Ранее мы уже встречались с темой несчастных душ, собравшихся на перекрёстке дорог, где росло «дерево Гекаты». Примечательно упоминание Джонстоном Карии и Эригоны. В греческой мифологии Эригона — дочь Икария, героя аттического дема [административно-территориальной единицы — прим. Linden Oak] Икария. Её отец, которого Дионис научил делать вино, дал его пастухам, которые затем опьянели. Их товарищи, думая, что их отравили, убили Икария и похоронили его под деревом. Эригона, ведомая своей верной собакой Мэрой, нашла его могилу и в горе повесилась на дереве. В гневе Дионис наслал на страну чуму, и все афинские девушки в припадке безумия повесились, как Эригона. Впоследствии был учреждён праздник под названием Эора (качели), чтобы умилостивить Икария и Эригону. Различные небольшие изображения подвешивались на деревьях и качались взад и вперёд, при этом приносились в жертву фрукты. Некоторые комментаторы полагают, что эта история, вероятно, была призвана объяснить происхождение этих фигур, которыми склоняли к милосердию Диониса как бога деревьев.

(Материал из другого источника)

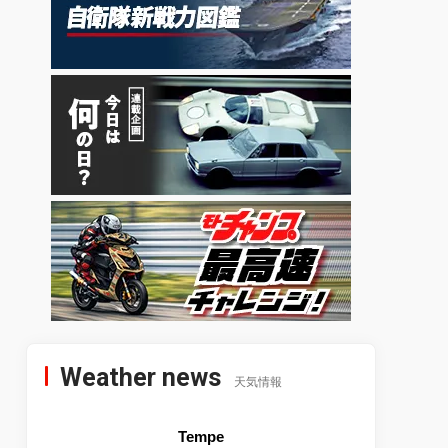
Weather news
天気情報
Tempe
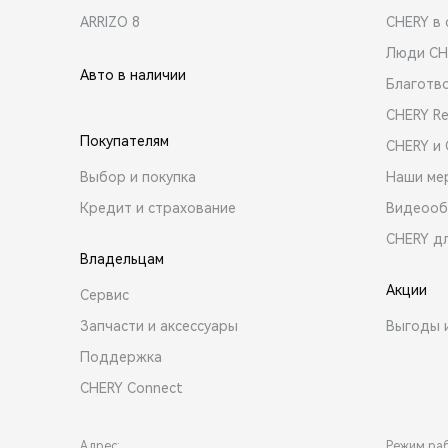
ARRIZO 8
CHERY в 
Люди CH
Авто в наличии
Благотв
CHERY R
Покупателям
CHERY и
Выбор и покупка
Наши ме
Кредит и страхование
Видеооб
CHERY д
Владельцам
Акции
Сервис
Запчасти и аксессуары
Выгоды 
Поддержка
CHERY Connect
Адрес:
Режим ра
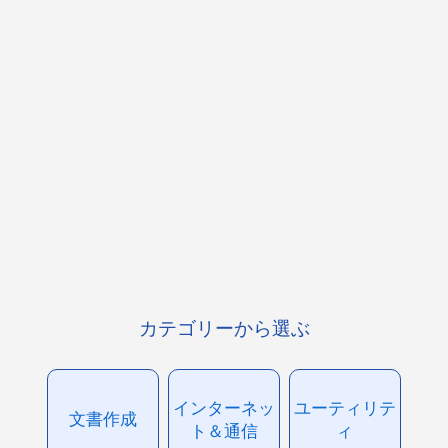
カテゴリーから選ぶ
インターネッ
ユーティリテ
文書作成
ト＆通信
ィ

В греческом мифе лесные нимфы взрастили Диониса, и он получил имя Дендрит, что в греческом языке связывает его с деревьями.

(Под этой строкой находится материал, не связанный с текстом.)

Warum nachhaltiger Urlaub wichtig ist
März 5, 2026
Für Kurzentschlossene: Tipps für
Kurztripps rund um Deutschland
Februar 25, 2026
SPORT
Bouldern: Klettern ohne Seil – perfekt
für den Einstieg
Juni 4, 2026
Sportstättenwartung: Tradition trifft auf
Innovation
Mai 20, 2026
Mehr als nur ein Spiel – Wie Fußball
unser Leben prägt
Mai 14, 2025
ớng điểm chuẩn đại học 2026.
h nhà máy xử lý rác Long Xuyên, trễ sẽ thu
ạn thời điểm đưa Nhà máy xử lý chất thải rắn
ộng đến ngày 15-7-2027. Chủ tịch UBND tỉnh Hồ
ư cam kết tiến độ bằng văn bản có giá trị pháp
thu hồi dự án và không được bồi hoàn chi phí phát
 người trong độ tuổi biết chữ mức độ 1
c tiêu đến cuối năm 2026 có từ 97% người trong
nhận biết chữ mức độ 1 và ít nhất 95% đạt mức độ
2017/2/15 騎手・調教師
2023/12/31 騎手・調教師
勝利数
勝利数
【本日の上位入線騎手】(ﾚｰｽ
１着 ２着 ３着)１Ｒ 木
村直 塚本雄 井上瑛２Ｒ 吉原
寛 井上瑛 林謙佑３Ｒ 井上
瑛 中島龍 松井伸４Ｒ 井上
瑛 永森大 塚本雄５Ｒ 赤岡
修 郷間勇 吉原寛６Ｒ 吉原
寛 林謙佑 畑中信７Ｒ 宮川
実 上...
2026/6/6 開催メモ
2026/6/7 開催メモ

Дендрит как аспект Диониса глубоко укоренён в экстатических элементах его культа. Высвобождение первобытных или животных чувств переживается во всей полноте, без ограничений. Сексуальные обряды погружают в глубинную память о смерти и глубоко укоренившемся страхе, где вновь утверждается жизнь и достигается освобождение. Здесь снова то, что можно ошибочно принять за оргию ради личного удовлетворения, на самом деле является обрядом воссоединения с тремя великими тайнами: рождением, жизнью и смертью.

Dionysus Dendrite

Как и в мифе об Эригоне, дева Кария тесно связана с деревом. В наиболее известной версии мифа Кария — лаконская девушка, соблазнённая Дионисом и впоследствии превращённая им в ореховое дерево. В широко известном мифе это происходит, когда её сёстры пытаются помешать Дионису в его дальнейших попытках приблизиться к Карии. Однако это слишком экзотерично, чтобы иметь значение в более широком контексте мифа.

[Экзотерика — опирается на внешние факторы вещей и явлений, эзотерика — основывается на внутренних изменениях - прим. Linden Oak]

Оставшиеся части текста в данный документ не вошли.